Whichever course were adopted, Parliament would retain in theory the liberty to repeal the relevant Act or Acts, but I would agree with you that we must act on the assumption that entry into the Community would be irrevocable; we should have therefore to accept a position where Parliament had no more power to repeal its own enactments than it has in practice to abrogate the Statute of Westminster. In short, Parliament would have to transfer to the Council, or other appropriate organ of the Community, its substantive powers of legislating over the whole of a very important field.

(b) Treaty-making Powers
The proposition that every treaty entered into by the United Kingdom does to some extent fetter our freedom of action is plainly true. Some treaties, such as GATT and O.E.E.C., restrict severely our liberty to make agreements with third parties and I should not regard it as detrimental to our sovereignty that, by signing the Treaty of Rome, we undertook not to make tariff or trade agreements without the Council’s approval. But to transfer to the Council or the Commission the power to make such treaties on our behalf, and even against our will, is an entirely different proposition. There seems to me to be a clear distinction between the exercise of sovereignty involved in the conscious acceptance by use of obligations under our treaty-making powers and the total or partial surrender of sovereignty involved in our cession of these powers to some other body. To confer a sovereign state’s treaty-making powers on an international organisation is the first step on the road which leads by way of confederation to the fully federal state. I do not suggest that what is involved would necessarily carry us very far in this direction, but it would be a most significant step and one for which there is no precedent in our case. Moreover, a further surrender of Parliamentary supremacy would necessarily be involved: as you know, although the treaty-making power is vested in the Crown, Parliamentary sanction is required for any treaty which involves a change in the law or the imposition of taxation (to take only two examples), and we cannot ratify such a treaty unless Parliament consents. But if binding treaties are to be entered into on our behalf, Parliament must surrender this function and either resign itself to becoming a rubber stamp or give the Community, in effect, the power to amend our domestic laws.

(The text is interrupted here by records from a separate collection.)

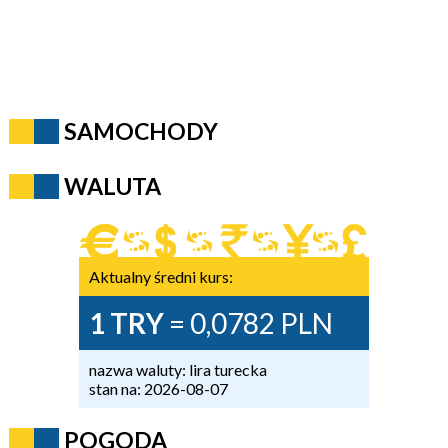
SAMOCHODY
WALUTA
Aktualny średni kurs:
1 TRY
= 0,0782 PLN
nazwa waluty: lira turecka
stan na: 2026-08-07
POGODA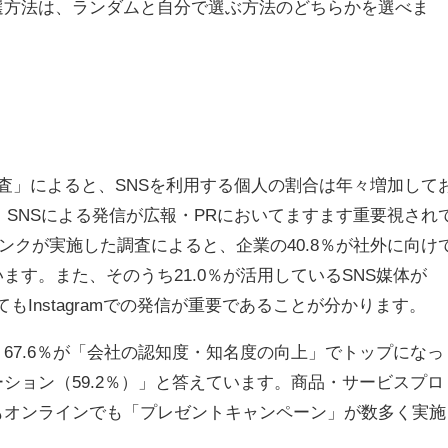
選方法は、ランダムと自分で選ぶ方法のどちらかを選べま
査」によると、SNSを利用する個人の割合は年々増加して
す。SNSによる発信が広報・PRにおいてますます重要視され
バンクが実施した調査によると、企業の40.8％が社外に向け
ます。また、そのうち21.0％が活用しているSNS媒体が
ってもInstagramでの発信が重要であることが分かります。
67.6％が「会社の認知度・知名度の向上」でトップになっ
ション（59.2％）」と答えています。商品・サービスプロ
もオンラインでも「プレゼントキャンペーン」が数多く実施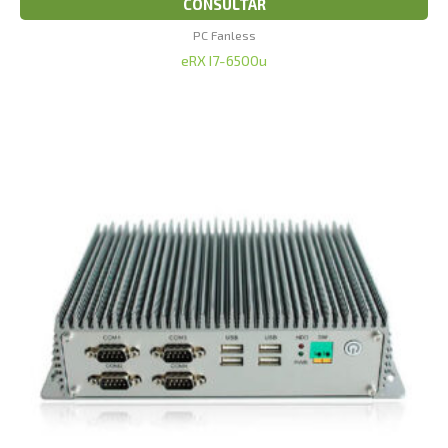
CONSULTAR
PC Fanless
eRX I7-6500u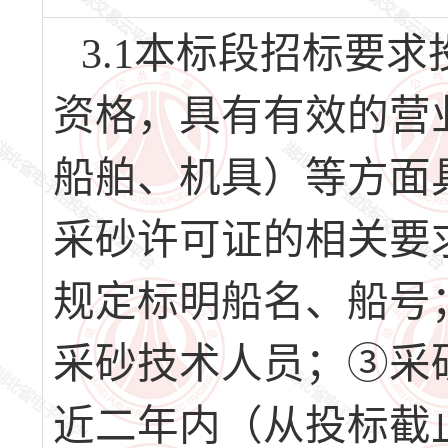
3.1本标段招标要
资格，具有有效的营
船舶、机具）等方面
采砂许可证的相关要
规定标明船名、船号
采砂技术人员；③采
近二年内（从投标截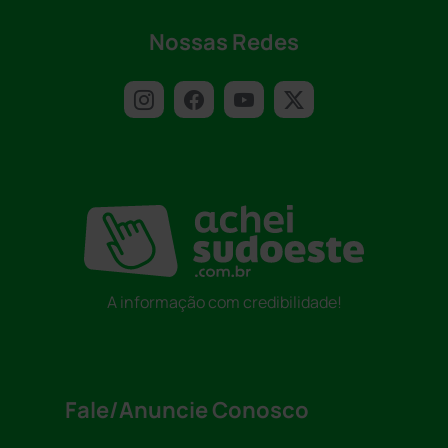
Nossas Redes
A informação com credibilidade!
Fale/Anuncie Conosco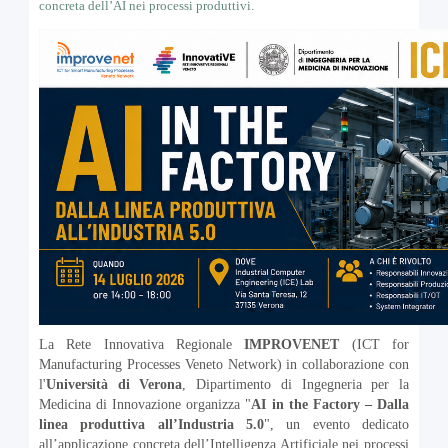
concreta dell’AI nei processi produttivi.
La Rete Innovativa Regionale
IMPROVENET
(ICT for
Manufacturing Processes Veneto Network) in collaborazione con
l'
Università di Verona
, Dipartimento di Ingegneria per la
Medicina di Innovazione organizza "
AI in the Factory – Dalla
linea produttiva all’Industria 5.0
", un evento dedicato
all’applicazione concreta dell’Intelligenza Artificiale nei processi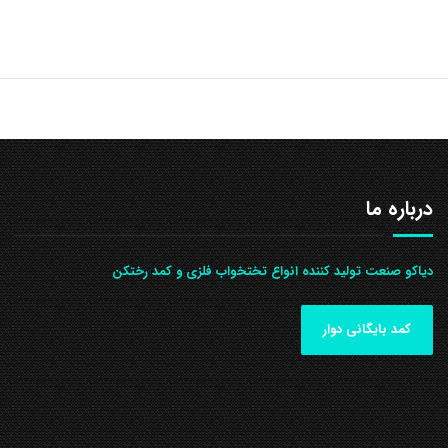
درباره ما
دیاکو صنعت تولید کننده انواع تختخواب فلزی و کمد رختکن
کمد بایگانی دوار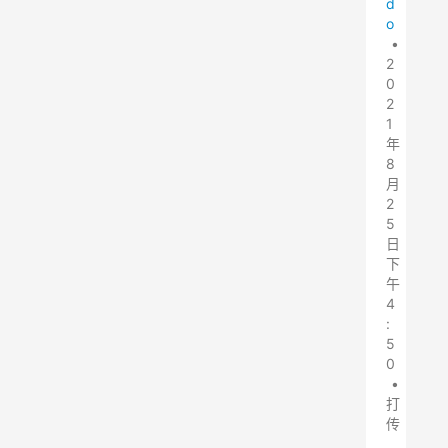
d
o
•
2
0
2
1
年
8
月
2
5
日
下
午
4
:
5
0
•
打
传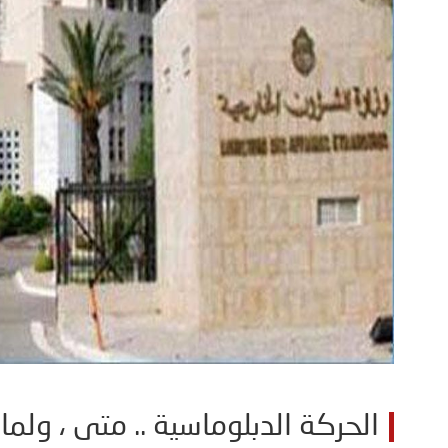
الحركة الدبلوماسية .. متى ، ولما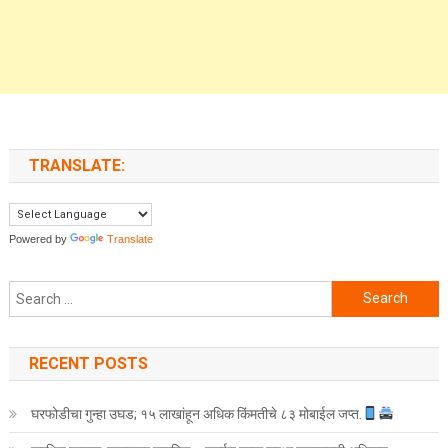
TRANSLATE:
Powered by
Translate
Search for:
RECENT POSTS
घरफोडीचा गुन्हा उघड; १५ लाखांहून अधिक किंमतीचे ८३ मोबाईल जप्त.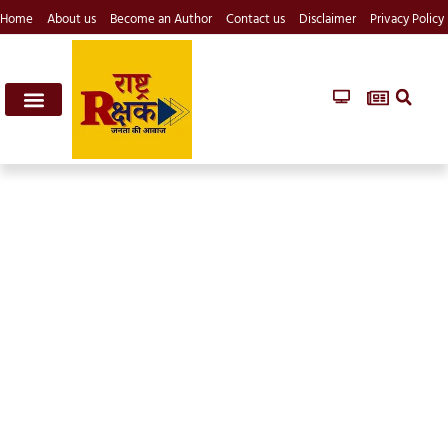
Home
About us
Become an Author
Contact us
Disclaimer
Privacy Policy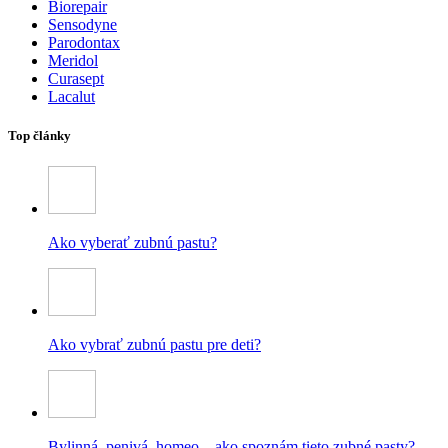
Biorepair
Sensodyne
Parodontax
Meridol
Curasept
Lacalut
Top články
Ako vyberať zubnú pastu?
Ako vybrať zubnú pastu pre deti?
Bylinná, penivá, homeo – ako spoznám tieto zubné pasty?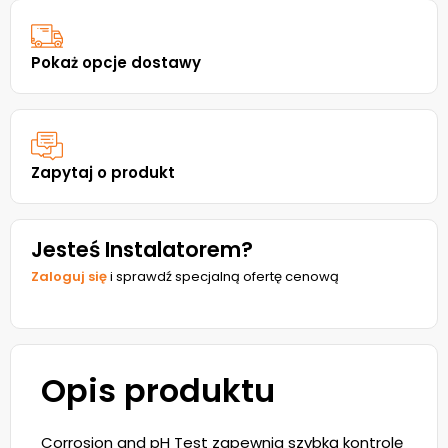
Pokaż opcje dostawy
Zapytaj o produkt
Jesteś Instalatorem?
Zaloguj się
i sprawdź specjalną ofertę cenową
Opis produktu
Corrosion and pH Test zapewnia szybką kontrolę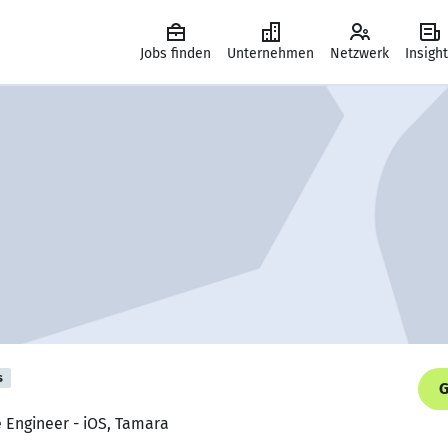
Jobs finden
Unternehmen
Netzwerk
Insigh
s
G
e Engineer - iOS, Tamara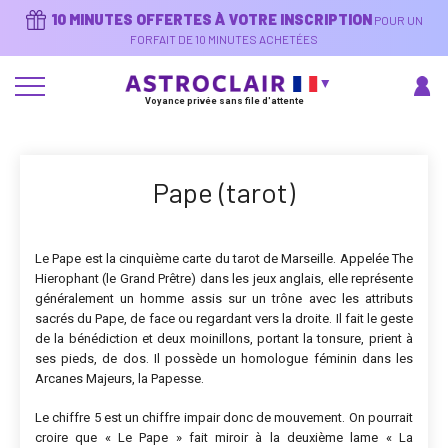
Aller
10 MINUTES OFFERTES À VOTRE INSCRIPTION
POUR UN
au
contenu
FORFAIT DE 10 MINUTES ACHETÉES
principal
Voyance privée sans file d'attente
Pape (tarot)
Le Pape est la cinquième carte du tarot de Marseille. Appelée The
Hierophant (le Grand Prêtre) dans les jeux anglais, elle représente
généralement un homme assis sur un trône avec les attributs
sacrés du Pape, de face ou regardant vers la droite. Il fait le geste
de la bénédiction et deux moinillons, portant la tonsure, prient à
ses pieds, de dos. Il possède un homologue féminin dans les
Arcanes Majeurs, la Papesse.
Le chiffre 5 est un chiffre impair donc de mouvement. On pourrait
croire que « Le Pape » fait miroir à la deuxième lame « La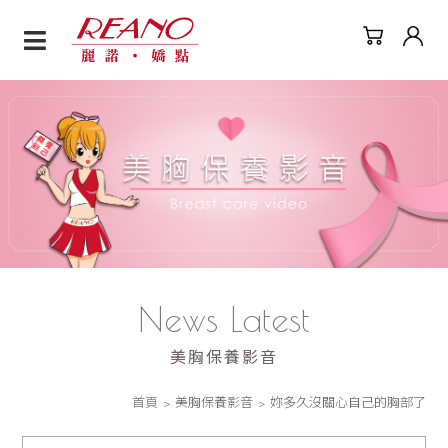
News Latest
美胸保養影音
品
牌
首頁
美胸保養影音
妳多久沒關心自己的胸部了
故
事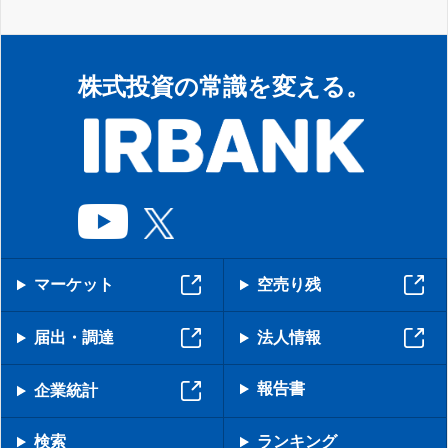
株式投資の常識を変える。
マーケット
空売り残
届出・調達
法人情報
報告書
企業統計
検索
ランキング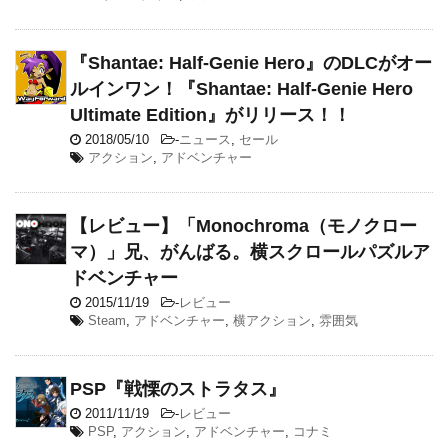
『Shantae: Half-Genie Hero』のDLCがオー
ルインワン！『Shantae: Half-Genie Hero
Ultimate Edition』がリリース！！
2018/05/10
-
ニュース
,
セール
アクション
,
アドベンチャー
【レビュー】「Monochroma（モノクロー
マ）」兄、がんばる。横スクロールパズルア
ドベンチャー
2015/11/19
-
レビュー
Steam
,
アドベンチャー
,
横アクション
,
雰囲気
PSP『戦慄のストラタス』
2011/11/19
-
レビュー
PSP
,
アクション
,
アドベンチャー
,
コナミ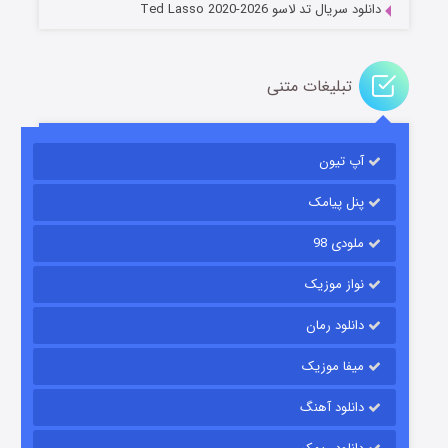
دانلود سریال تد لاسو Ted Lasso 2020-2026
تبلیغات متنی
آپ تیون
جادوگری در مغولستان
14 (زیرنویس)
قسمت
منتشر شد
پنل پیامک
ملودی 98
نواز موزیک
دانلود رمان
میفا موزیک
دانلود آهنگ
باب اسفنجی فصل ۱۷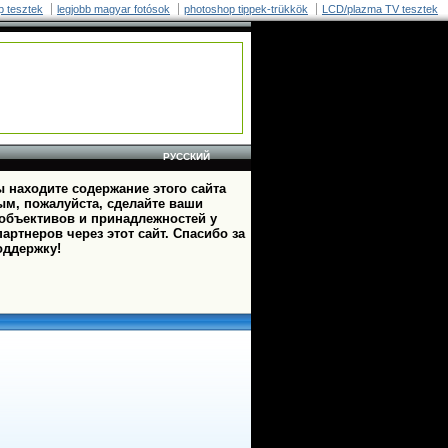
p tesztek
legjobb magyar fotósok
photoshop tippek-trükkök
LCD/plazma TV tesztek
РУССКИЙ
 находите содержание этого сайта
ым, пожалуйста, сделайте ваши
 объективов и принадлежностей у
артнеров через этот сайт. Спасибо за
оддержку!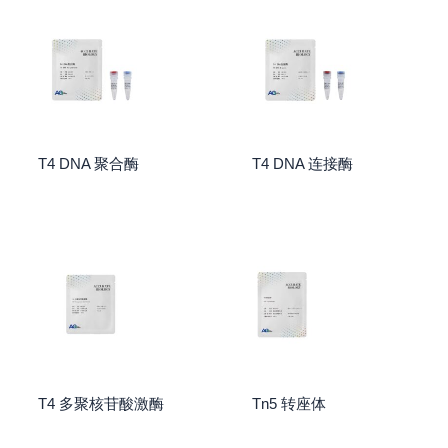
T4 DNA 聚合酶
T4 DNA 连接酶
T4 多聚核苷酸激酶
Tn5 转座体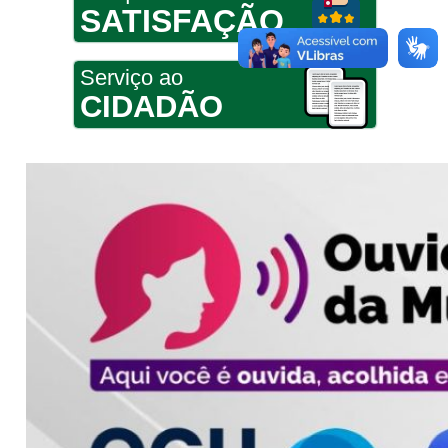
SATISFAÇÃO
Serviço ao
CIDADÃO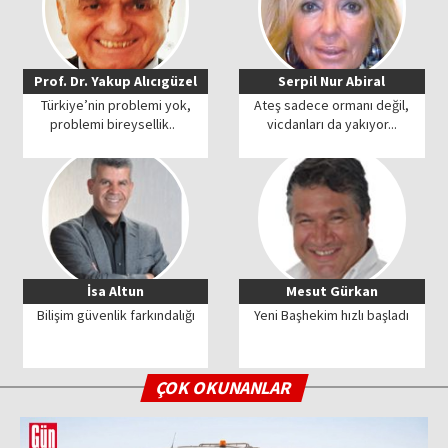
Prof. Dr. Yakup Alıcıgüzel
Serpil Nur Abiral
Türkiye’nin problemi yok,
Ateş sadece ormanı değil,
problemi bireysellik..
vicdanları da yakıyor...
İsa Altun
Mesut Gürkan
Bilişim güvenlik farkındalığı
Yeni Başhekim hızlı başladı
ÇOK OKUNANLAR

(c) Independence of the Courts
There is no precedent for our final appellate tribunal being required to refer questions of law (even in a limited field) to another court and – as I assume to be the implication of ‘refer’ to accept that court’s decision. You will remember that when a similar proposal was considered in connection with the Council of Europe we felt strong objection to it. I have no doubt that the whole of the legal profession in this country would share my dislike for such a proposal which must inevitably detract from the independence and authority of our courts.

Of these three objections, the first two are by far the more important. I must emphasise that in my view the surrenders of sovereignty involved are serious ones and I think that, as a matter of practical politics, it will not be easy to persuade Parliament or the public to accept them. I am sure that it would be a great mistake to under-estimate the force of the objections to them. But those objections ought to be brought out into the open now because, if we attempt to gloss over them at this stage, those who are opposed to the whole idea of our joining the Community will certainly seize on them with more damaging effect later on. Having said this, I would emphasise once again that, although these constitutional consideration must be given their full weight when we come to balance the arguments on either side, I do not for one moment wish to convey the impression that they must necessarily tip the scale. In the long run we shall have to decide whether economic factors require us to make some sacrifice of sovereignty: my concern is to ensure that we should see exactly what it is that we are being called on to sacrifice, and how serious our loss would be.